▶ [WHAT YOU NEED TO DO]
Reproduce the records below exactly as they appear, omitting any pictures they contain.

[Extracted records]
★ ★ ★ ★ ★

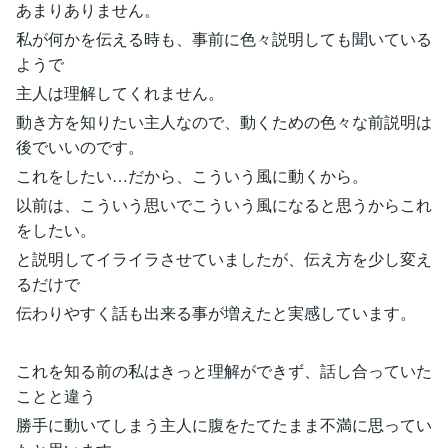
あまりありません。
私が何かを伝える時も、事前に色々説明しても聞いている
ようで
主人は理解してくれません。
動き方を知りたい主人なので、動くための色々な前説明は
後でいいのです。
これをしたい…だから、こういう風に動くから。
以前は、こういう思いでこういう風になると思うからこれ
をしたい。
と説明してイライラさせていましたが、伝え方を少し変え
るだけで
伝わりやすく話も出来る事が増えたと実感しています。
これを知る前の私はきっと理解ができず、話し合っていた
ことと違う
勝手に動いてしまう主人に腹をたてたまま不満に思ってい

★ ★ ★ ★ ★

▶ [RESULT OF THE EXERCISE]
あまりありません。
私が何かを伝える時も、事前に色々説明しても聞いている
ようで
主人は理解してくれません。
動き方を知りたい主人なので、動くための色々な前説明は
後でいいのです。
これをしたい…だから、こういう風に動くから。
以前は、こういう思いでこういう風になると思うからこれ
をしたい。
と説明してイライラさせていましたが、伝え方を少し変え
るだけで
伝わりやすく話も出来る事が増えたと実感しています。
これを知る前の私はきっと理解ができず、話し合っていた
ことと違う
勝手に動いてしまう主人に腹をたてたまま不満に思ってい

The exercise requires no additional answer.